Personal information
- Full name: Grigori Aleksandrovich Chirkin
- Date of birth: 26 February 1986 (age 39)
- Place of birth: Novosibirsk, Soviet Union (now Russia)
- Height: 1.76 m (5 ft 9 in)
- Position(s): Midfielder/Defender

Youth career
- FC Lokomotiv Moscow

Senior career*
- Years: Team / Apps / (Gls)
- 2004–2006: FC Lokomotiv Moscow / 0 / (0)
- 2006: FC SKA Rostov-on-Don / 18 / (2)
- 2007: FC Sibir Novosibirsk / 11 / (0)
- 2008: FK Rīga / 19 / (6)
- 2008: FC Dynamo Barnaul / 5 / (0)
- 2009–2011: FK Ventspils / 40 / (13)
- 2011: SK Dynamo České Budějovice / 27 / (3)
- 2012–2014: FC Baltika Kaliningrad / 72 / (3)
- 2014–2015: FC Anzhi Makhachkala / 26 / (0)
- 2015–2017: FC Tosno / 45 / (2)
- 2017–2019: FC Orenburg / 44 / (5)
- 2019–2020: FC Avangard Kursk / 22 / (0)
- 2020–2021: FC Dynamo Bryansk / 19 / (1)
- 2021–2022: FC Murom / 31 / (0)

International career
- 2005: Russia U-19 / 3 / (0)

= Grigori Chirkin =

Russian professional footballer

Grigori Aleksandrovich Chirkin (Григорий Александрович Чиркин; born 26 February 1986) is a Russian former professional footballer. He played as a defensive midfielder.

==Career==
He made his debut for the main squad of FC Lokomotiv Moscow on 12 November 2005 in the Russian Cup game against FC Metallurg-Kuzbass Novokuznetsk.
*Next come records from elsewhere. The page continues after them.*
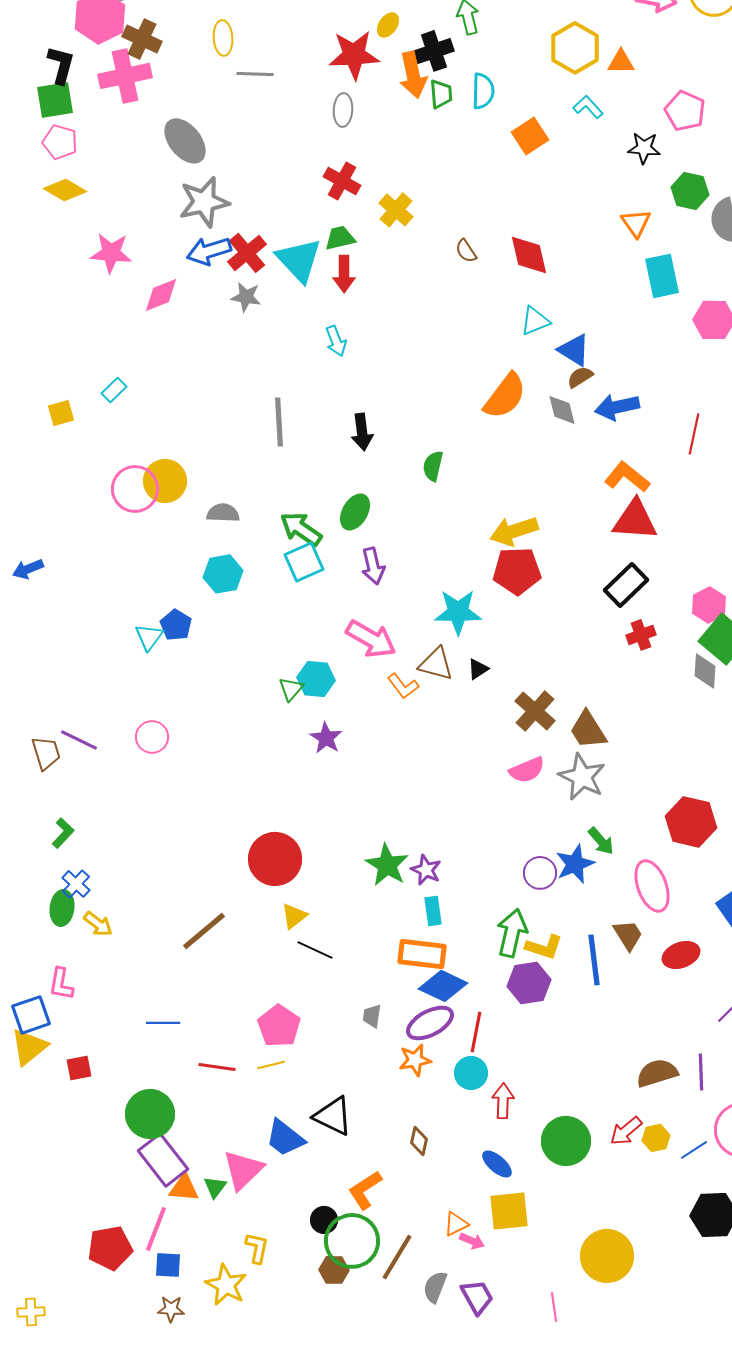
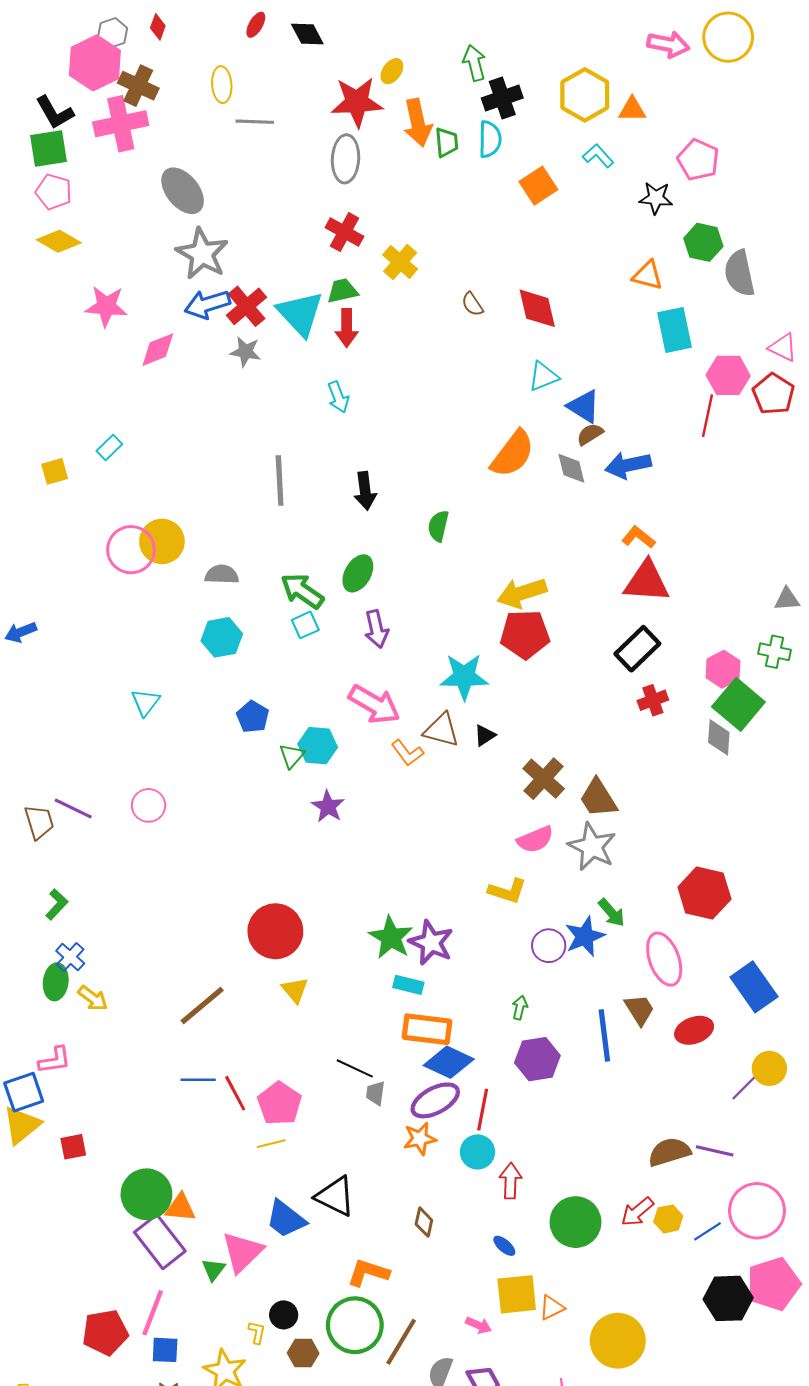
black cross: (434, 51) -> (502, 98), moved
black L-shape: (61, 65) -> (55, 112), turned 135
gray ellipse: (343, 110) -> (346, 159), size x1.4
gray star: (204, 202) -> (202, 254), turned -30
orange triangle: (636, 223) -> (648, 275), turned -40
red line: (694, 434) -> (707, 416), moved
orange L-shape: (627, 477) -> (638, 537), size x0.7
cyan square: (304, 562) -> (305, 625), size x0.7
blue pentagon: (176, 625) -> (253, 717), moved
purple star: (426, 870) -> (431, 943), size x1.4
cyan rectangle: (433, 911) -> (408, 985), moved, turned -68
yellow triangle: (294, 916) -> (295, 990), turned -32
green arrow: (512, 933) -> (520, 1008), size x0.5
yellow L-shape: (544, 947) -> (507, 891), moved
black line: (315, 950) -> (355, 1068), moved
pink L-shape: (61, 984) -> (55, 1060), turned -108
blue line: (163, 1023) -> (198, 1080), moved
red line: (217, 1067) -> (235, 1093), moved, turned 54
purple line: (701, 1072) -> (715, 1151), turned -75
blue ellipse: (497, 1164) -> (504, 1246), size x0.7
orange triangle: (184, 1188) -> (181, 1208), moved
orange L-shape: (365, 1190) -> (368, 1273), turned 51
black circle: (324, 1220) -> (284, 1315), moved
orange triangle: (456, 1224) -> (552, 1308), moved
yellow L-shape: (257, 1248) -> (257, 1332), size x0.7
brown hexagon: (334, 1270) -> (303, 1353), moved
He appeared in every game in the 2009–10 UEFA Europa League group stage for the Latvian club FK Ventspils which was making its debut in the group stages of European competitions.

On 2 July 2014, Chirkin signed a two-year contract with Anzhi Makhachkala.

After spending the first 12 seasons of his career mostly in the second-tier Russian Football National League (other than portions of two seasons spent in Czech top division), he made his Russian Premier League debut for FC Orenburg on 28 July 2018 in a game against FC Spartak Moscow. He returned to the FNL after one season on the top level.